Saved data entries
■ ■ ■ ■

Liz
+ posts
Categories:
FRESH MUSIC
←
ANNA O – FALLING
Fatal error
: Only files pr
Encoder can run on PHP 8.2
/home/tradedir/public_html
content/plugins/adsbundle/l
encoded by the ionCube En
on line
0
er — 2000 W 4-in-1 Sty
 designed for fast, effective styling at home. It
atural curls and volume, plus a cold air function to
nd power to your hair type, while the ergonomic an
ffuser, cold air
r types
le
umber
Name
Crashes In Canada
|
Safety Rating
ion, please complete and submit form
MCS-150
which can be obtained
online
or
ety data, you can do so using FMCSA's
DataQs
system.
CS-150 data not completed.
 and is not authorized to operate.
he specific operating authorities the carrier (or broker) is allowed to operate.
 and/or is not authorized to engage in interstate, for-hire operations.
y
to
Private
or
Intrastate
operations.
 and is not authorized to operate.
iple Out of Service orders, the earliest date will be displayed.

■ ■ ■ ■

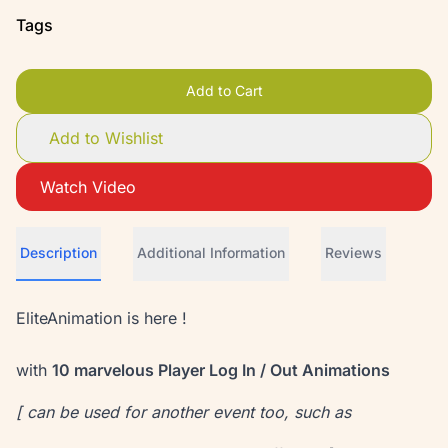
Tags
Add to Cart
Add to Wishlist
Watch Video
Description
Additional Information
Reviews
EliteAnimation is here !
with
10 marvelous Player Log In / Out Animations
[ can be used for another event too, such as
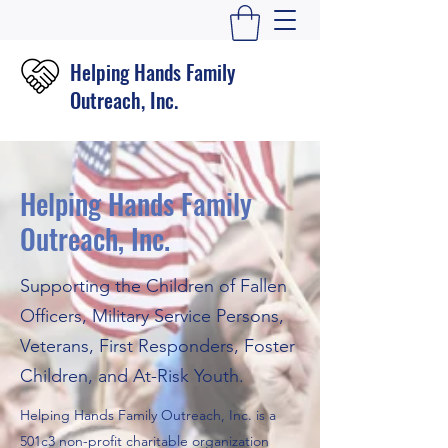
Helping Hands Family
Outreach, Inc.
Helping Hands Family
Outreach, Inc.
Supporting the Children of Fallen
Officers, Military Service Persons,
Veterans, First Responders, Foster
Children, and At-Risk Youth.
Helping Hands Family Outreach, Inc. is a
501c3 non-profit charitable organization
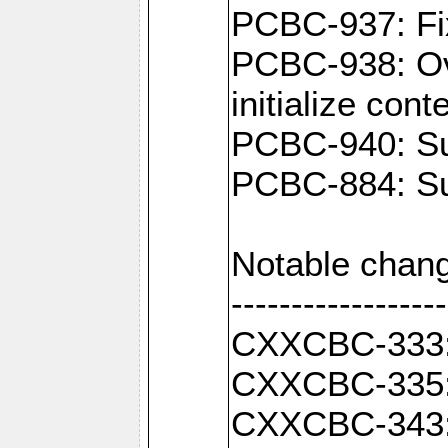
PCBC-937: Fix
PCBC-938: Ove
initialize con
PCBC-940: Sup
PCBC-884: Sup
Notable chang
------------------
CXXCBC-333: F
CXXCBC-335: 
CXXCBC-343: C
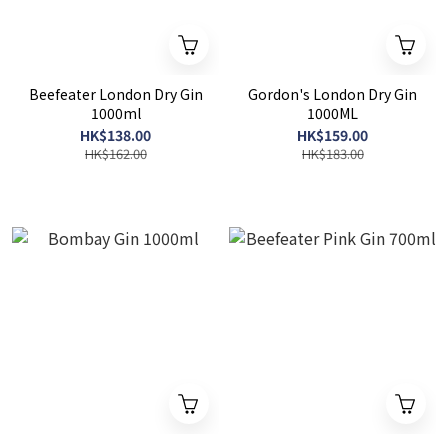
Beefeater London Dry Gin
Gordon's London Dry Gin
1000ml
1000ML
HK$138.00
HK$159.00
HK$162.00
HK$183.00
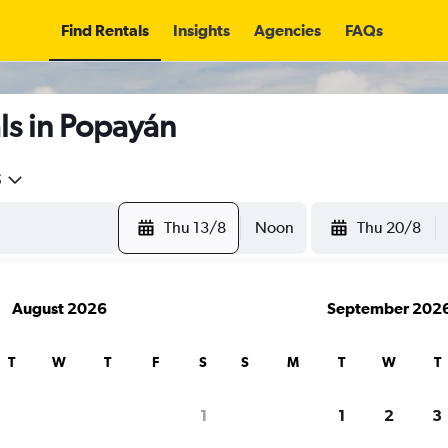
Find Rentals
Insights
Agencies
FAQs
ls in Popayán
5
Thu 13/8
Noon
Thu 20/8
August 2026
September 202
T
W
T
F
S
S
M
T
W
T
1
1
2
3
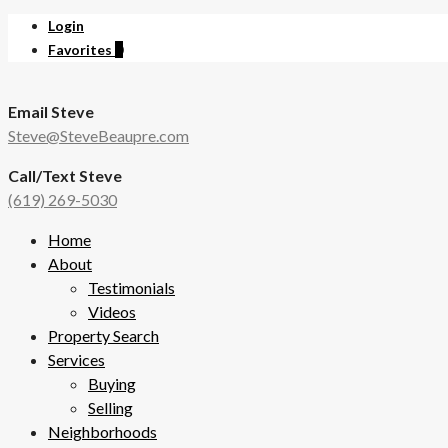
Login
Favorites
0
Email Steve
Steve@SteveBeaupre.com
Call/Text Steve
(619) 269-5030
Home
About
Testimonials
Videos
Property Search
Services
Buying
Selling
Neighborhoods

■ ■ ■ ■

# Goal of the exercise
For the data above, set down exactly the lines from the line with "EliteAnimation is here !" to the line with "Neighborhoods", both included, leaving pictures out.

# Expected output
EliteAnimation is here !
with
10 marvelous Player Log In / Out Animations
[ can be used for another event too, such as
Helping Hands Family
Outreach, Inc.
Helping Hands Family
Outreach, Inc.
Supporting the Children of Fallen
Officers, Military Service Persons,
Veterans, First Responders, Foster
Children, and At-Risk Youth.
Helping Hands Family Outreach, Inc. is a
501c3 non-profit charitable organization
PCBC-937: Fix
PCBC-938: Ove
initialize con
PCBC-940: Sup
PCBC-884: Sup
Notable chang
------------------
CXXCBC-333: F
CXXCBC-335: 
CXXCBC-343: C
Beefeater London Dry Gin
Gordon's London Dry Gin
1000ml
1000ML
HK$138.00
HK$159.00
HK$162.00
HK$183.00
Find Rentals
Insights
Agencies
FAQs
ls in Popayán
5
Thu 13/8
Noon
Thu 20/8
August 2026
September 202
T
W
T
F
S
S
M
T
W
T
1
1
2
3
Login
Favorites
0
Email Steve
Steve@SteveBeaupre.com
Call/Text Steve
(619) 269-5030
Home
About
Testimonials
Videos
Property Search
Services
Buying
Selling
Neighborhoods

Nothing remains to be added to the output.